High school students in Maryland in 2004.

Peggy Aitchison, a principal at the Etobicoke School of the Arts (ESA) in Toronto, kept a list of all black students at her school and circulated it among teachers in an attempt to find “achievement gaps.” Per CTV News Toronto, Aitchison admitted that she presented the list to staff in November 2017, but students only found it at the end of the school year. She said the list had “the objective of supporting success for all students” but acknowledged it was a “mistake.”

Aitchison has since been transferred to a new school, but students and parents at the school are calling for her dismissal, and the situation has prompted investigations and accusations of racism

“Upon reflection and discussion with others, I recognized that this was a limited, flawed, and ultimately inappropriate approach to identifying gaps in supports and so, that very same day, I retracted that compilation that was based solely on perception,” Aitchison said in a statement. 

George Brown, the father of one the students named on the list, has filed a “human rights claim” against Aitchison and the Toronto District School Board. “It took the photos of the black students in the yearbook and places it beside their names,” he told CTV News Toronto about the list. “It is not being done on the basis of collected data.

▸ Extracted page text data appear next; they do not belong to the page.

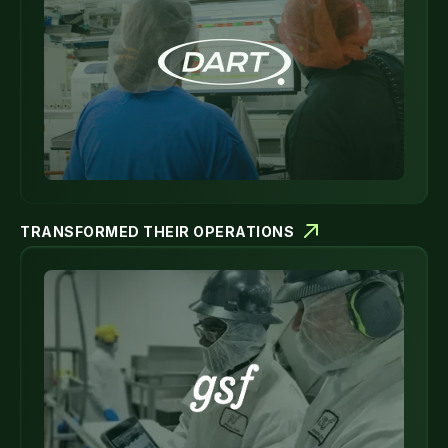
TRANSFORMED THEIR OPERATIONS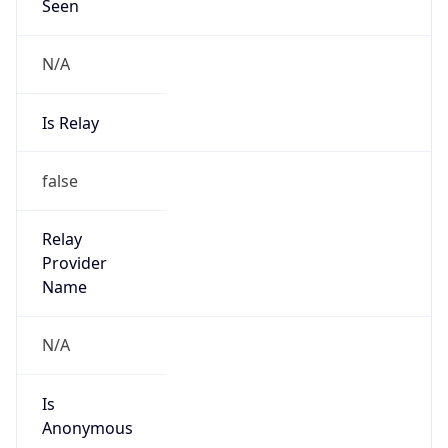
Seen
N/A
Is Relay
false
Relay
Provider
Name
N/A
Is
Anonymous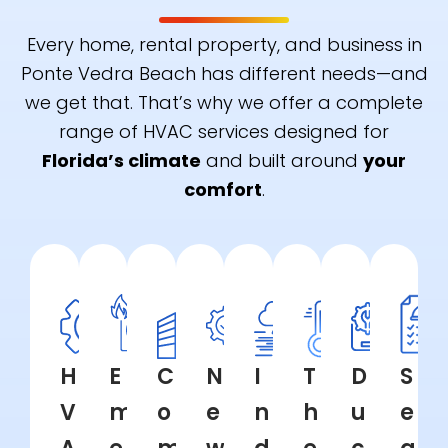
Every home, rental property, and business in
Ponte Vedra Beach has different needs—and
we get that. That’s why we offer a complete
range of HVAC services designed for
Florida’s climate
and built around
your
comfort
.
H
E
C
N
I
T
D
S
V
m
o
e
n
h
u
e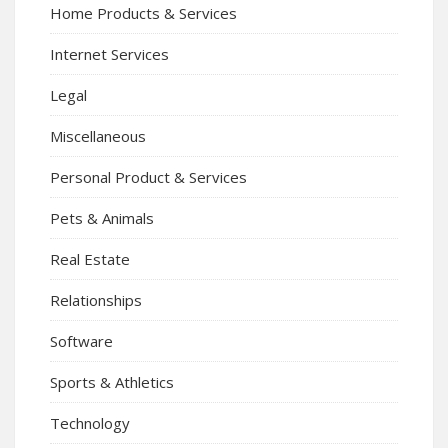
Home Products & Services
Internet Services
Legal
Miscellaneous
Personal Product & Services
Pets & Animals
Real Estate
Relationships
Software
Sports & Athletics
Technology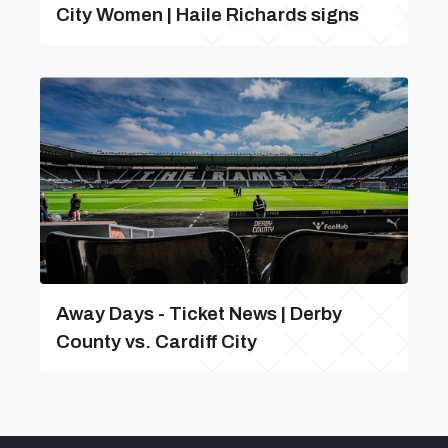
City Women | Haile Richards signs
Away Days - Ticket News | Derby
County vs. Cardiff City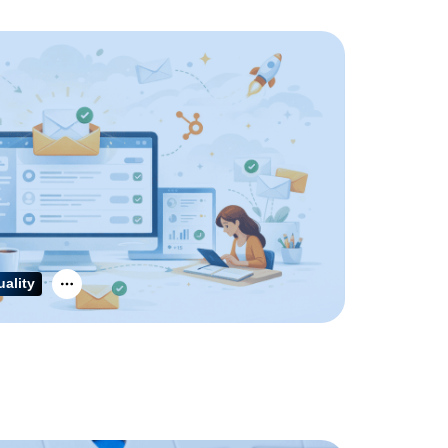
uality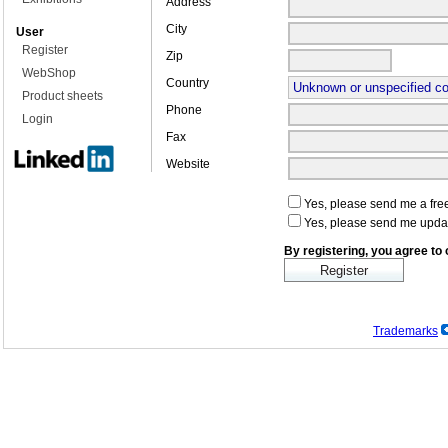
Address
City
User
Register
Zip
WebShop
Country
Product sheets
Phone
Login
Fax
Website
Yes, please send me a free
Yes, please send me upda
By registering, you agree to
Trademarks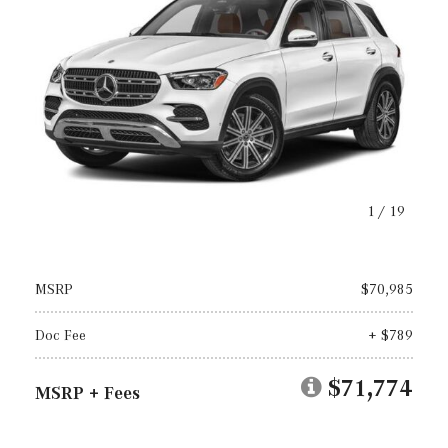
1
/
19
MSRP
$70,985
Doc Fee
+ $789
$71,774
MSRP + Fees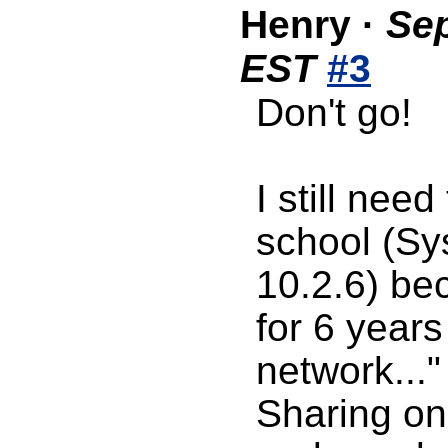
Henry
·
Sep
EST
#3
Don't go!
I still need
school (Sy
10.2.6) be
for 6 years
network..."
Sharing on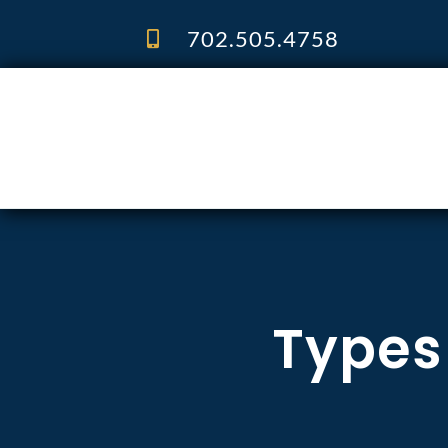
Skip
to
702.505.4758
content
Types 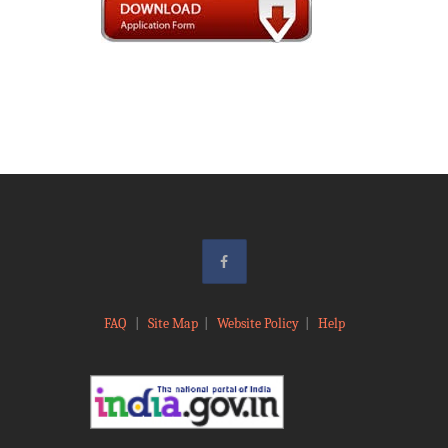
FAQ
|
Site Map
|
Website Policy
|
Help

It is profiled.”

He also added that there was a separate category for students who are mixed race. “As if you had some kind of white in your background, maybe you aren’t, I guess, stupid. But you were put in another list if you were black from Africa or Jamaica,” George explained. He added that he knew of similar lists made at the school five years prior, and the information was not limited to Etobicoke School of the Arts. 

“It made me feel as if I am not necessarily a student, but a black student,” Noah Brown, George’s son, said. “I want my principal to know this has real emotional effects on people of color and it is damaging to their wellbeing. It tells them they will be only seen by their identity and that they will be racialized for the rest of their life.”

George and Noah both said they want the Toronto School Board to provide human rights training to all their staff and the principal to apologize to every student on the list individually. Meanwhile, Aitchison’s move to a new school was approved by the Toronto District School Board. “Transferring someone just means they get a new start, a fresh start, and she can just redo that trauma somewhere else,” 18-year-old Marlee Sansom told theGlobe and Mail. “It doesn’t help the students that are still in the school.”

“Peggy Aitchison is not a suitable leader for [EPA] as well as any other school,” Noah said. “If the [Toronto District School Board] continues to have this principal within their organization then I believe they tolerate racism.”